[[ Records supplied, beginning ]]

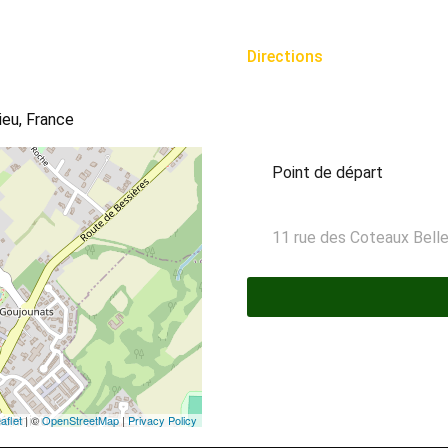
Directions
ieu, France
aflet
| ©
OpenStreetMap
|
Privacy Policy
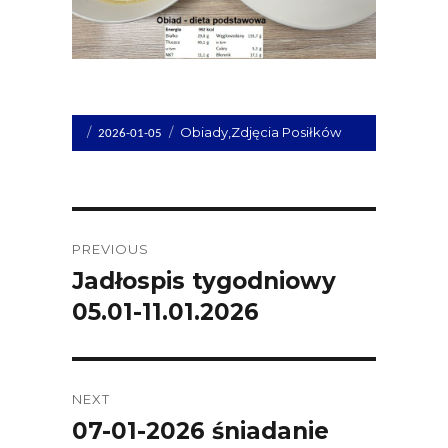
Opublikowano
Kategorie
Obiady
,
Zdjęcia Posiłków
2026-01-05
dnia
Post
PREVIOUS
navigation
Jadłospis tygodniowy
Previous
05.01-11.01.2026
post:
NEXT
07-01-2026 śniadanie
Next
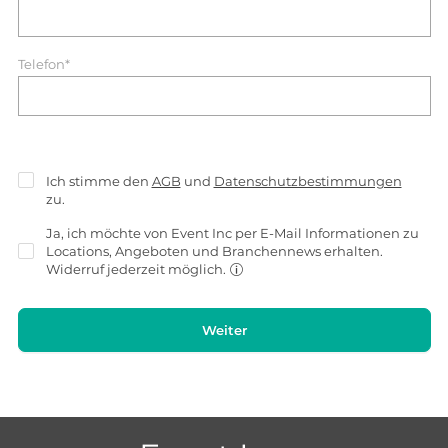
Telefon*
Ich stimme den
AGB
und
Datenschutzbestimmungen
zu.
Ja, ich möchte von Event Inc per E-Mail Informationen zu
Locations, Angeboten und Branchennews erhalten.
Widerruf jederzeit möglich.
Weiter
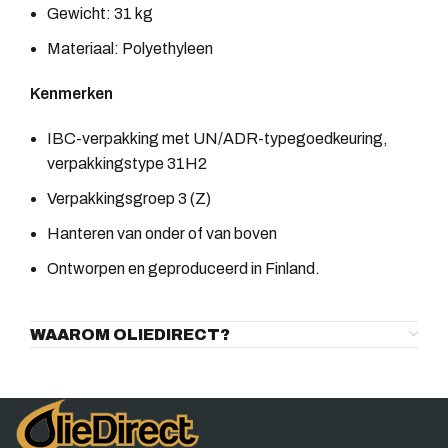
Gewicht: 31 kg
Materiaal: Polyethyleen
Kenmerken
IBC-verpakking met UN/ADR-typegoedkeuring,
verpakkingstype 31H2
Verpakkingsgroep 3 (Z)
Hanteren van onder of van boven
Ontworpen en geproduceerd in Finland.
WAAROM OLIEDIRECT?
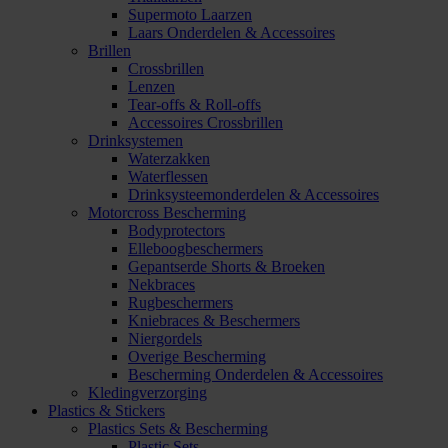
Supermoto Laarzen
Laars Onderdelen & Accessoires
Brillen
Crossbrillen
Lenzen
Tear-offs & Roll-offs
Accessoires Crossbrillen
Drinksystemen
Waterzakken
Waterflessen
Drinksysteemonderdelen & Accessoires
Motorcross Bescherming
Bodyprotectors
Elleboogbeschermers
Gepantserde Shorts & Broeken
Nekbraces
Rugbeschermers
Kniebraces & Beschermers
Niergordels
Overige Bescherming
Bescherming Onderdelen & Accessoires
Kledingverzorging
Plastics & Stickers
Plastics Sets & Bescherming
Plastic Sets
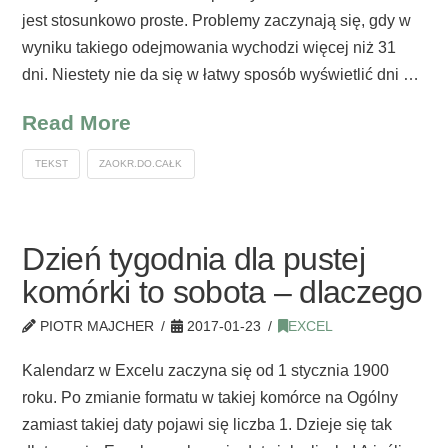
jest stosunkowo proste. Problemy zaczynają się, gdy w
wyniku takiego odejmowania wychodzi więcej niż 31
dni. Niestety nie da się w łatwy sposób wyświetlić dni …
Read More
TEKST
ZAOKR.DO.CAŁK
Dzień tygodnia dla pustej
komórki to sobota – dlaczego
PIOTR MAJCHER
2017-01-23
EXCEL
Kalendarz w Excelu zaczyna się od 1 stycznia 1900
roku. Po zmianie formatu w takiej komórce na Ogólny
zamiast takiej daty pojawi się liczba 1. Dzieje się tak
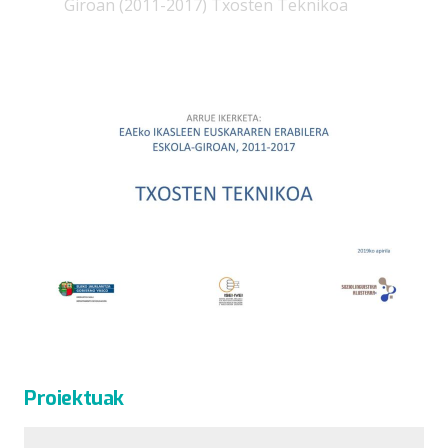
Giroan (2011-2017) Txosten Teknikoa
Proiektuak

[[ Records supplied, end ]]

[The problem]:
With the pictures excluded, retype the records above verbatim.

[Completed exercise]:
Directions
ieu, France
aflet
| ©
OpenStreetMap
|
Privacy Policy
Opublikowano
Kategorie
Obiady
,
Zdjęcia Posiłków
2026-01-05
dnia
Post
PREVIOUS
navigation
Jadłospis tygodniowy
Previous
05.01-11.01.2026
post:
NEXT
07-01-2026 śniadanie
Next
Telefon*
Ich stimme den
AGB
und
Datenschutzbestimmungen
zu.
Ja, ich möchte von Event Inc per E-Mail Informationen zu
Locations, Angeboten und Branchennews erhalten.
Widerruf jederzeit möglich.
Weiter
Gewicht: 31 kg
Materiaal: Polyethyleen
Kenmerken
IBC-verpakking met UN/ADR-typegoedkeuring,
verpakkingstype 31H2
Verpakkingsgroep 3 (Z)
Hanteren van onder of van boven
Ontworpen en geproduceerd in Finland.
WAAROM OLIEDIRECT?
Supermoto Laarzen
Laars Onderdelen & Accessoires
Brillen
Crossbrillen
Lenzen
Tear-offs & Roll-offs
Accessoires Crossbrillen
Drinksystemen
Waterzakken
Waterflessen
Drinksysteemonderdelen & Accessoires
Motorcross Bescherming
Bodyprotectors
Elleboogbeschermers
Gepantserde Shorts & Broeken
Nekbraces
Rugbeschermers
Kniebraces & Beschermers
Niergordels
Overige Bescherming
Bescherming Onderdelen & Accessoires
Kledingverzorging
Plastics & Stickers
Plastics Sets & Bescherming
Plastic Sets
jest stosunkowo proste. Problemy zaczynają się, gdy w
wyniku takiego odejmowania wychodzi więcej niż 31
dni. Niestety nie da się w łatwy sposób wyświetlić dni …
Read More
TEKST
ZAOKR.DO.CAŁK
Dzień tygodnia dla pustej
komórki to sobota – dlaczego
PIOTR MAJCHER
2017-01-23
EXCEL
Kalendarz w Excelu zaczyna się od 1 stycznia 1900
roku. Po zmianie formatu w takiej komórce na Ogólny
zamiast takiej daty pojawi się liczba 1. Dzieje się tak
Giroan (2011-2017) Txosten Teknikoa
Proiektuak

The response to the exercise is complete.